The shelter project sessions in southern Alberta created a collective spirit, as Blackfoot shawl-making is more than stitching. Blackfoot custom emphasizes sharing, kindness, and respect for the unique gifts each person can offer the community. Candace had more sewing experience than the rest of the group and used this to help others complete the hemming. Her gentle prodding and easygoing laughter encouraged some to use the sewing machine for the first time. Shawl-making embodies the potential of the individual within the community. Through their sewing, the women modelled Blackfoot knowledge.
I recommend that Elders be available at the shelter on a weekly basis so that we can get guidance and support when we need it. – Candace
Elders attended each project session. One, an expert seamstress and beader, guided the group on using the sewing machine, while another assisted with hemming. Elders never instructed but worked alongside the women, providing expert opinion on, or assistance with, sewing and constructing symbols when asked. The Elders were counsellors and mentors in the group. They encouraged the women to share stories of their mothers and grandmothers and also of their own lives.

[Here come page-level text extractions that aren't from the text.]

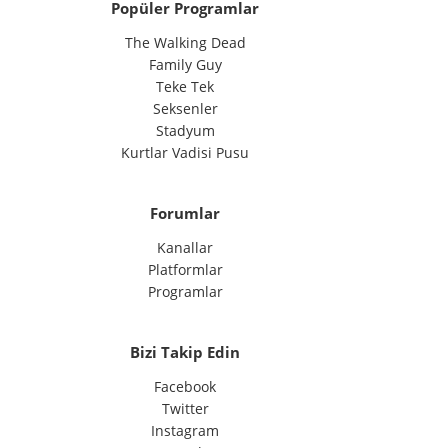
Popüler Programlar
The Walking Dead
Family Guy
Teke Tek
Seksenler
Stadyum
Kurtlar Vadisi Pusu
Forumlar
Kanallar
Platformlar
Programlar
Bizi Takip Edin
Facebook
Twitter
Instagram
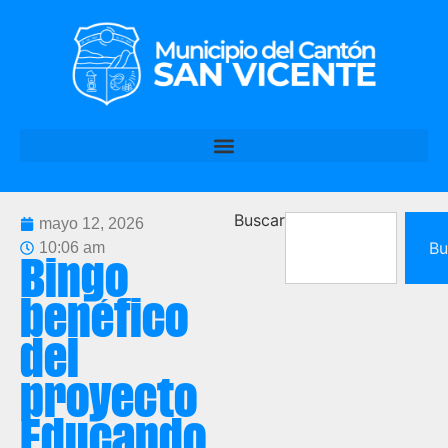
Buscar
mayo 12, 2026
Bu
10:06 am
Bingo
benéfico
del
proyecto
Educando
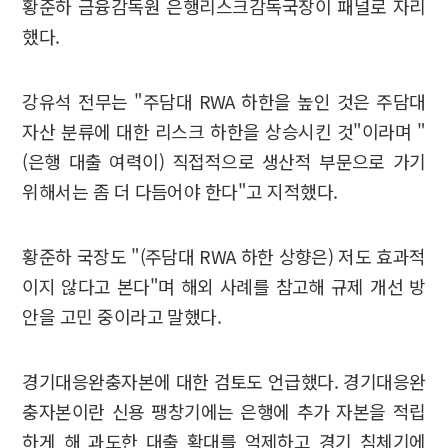
황준하 금융감독원 은행리스크감독국장이 패널로 자리
했다.
강유석 전무는 "주담대 RWA 하한을 높인 것은 주담대
자산 분류에 대한 리스크 하한을 상승시킨 것"이라며 "
(은행 대출 여력이) 직접적으로 생산적 부문으로 가기
위해서는 좀 더 다듬어야 한다"고 지적했다.
황준하 국장도 "(주담대 RWA 하한 상향은) 저도 효과적
이지 않다고 본다"며 해외 사례를 참고해 규제 개선 방
안을 고민 중이라고 말했다.
경기대응완충자본에 대한 검토도 언급했다. 경기대응완
충자본이란 신용 팽창기에는 은행에 추가 자본을 적립
하게 해 과도한 대출 확대를 억제하고 경기 침체기에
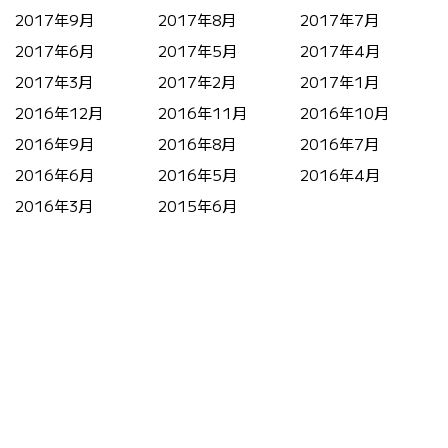
2017年9月
2017年8月
2017年7月
2017年6月
2017年5月
2017年4月
2017年3月
2017年2月
2017年1月
2016年12月
2016年11月
2016年10月
2016年9月
2016年8月
2016年7月
2016年6月
2016年5月
2016年4月
2016年3月
2015年6月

By sharing their stories, Elders helped the participants understand that barriers can be overcome. It’s difficult for those in the dominant settler culture to understand how fundamental Elders are to the health and vitality of Indigenous communities. They have lived long lives and overcome many challenges and also carry knowledge from the past, reaffirming language and culture. Involving Elders in services and projects may be the quickest and most effective way to help Indigenous women move forward from violence.
Shawl-making uses Blackfoot knowledge of community and the power of collective spirit but it also creates this spirit. In contrast to the domestic violence services these women identify as dangerous, our project revealed that spaces became safer the more they embodied cultural connections. The support and guidance from Elders available in the shelters was one of the main reasons they were identified by the women as safe. This safety only increased with provision of culturally appropriate activities including spiritual programming and spaces for smudging and prayer.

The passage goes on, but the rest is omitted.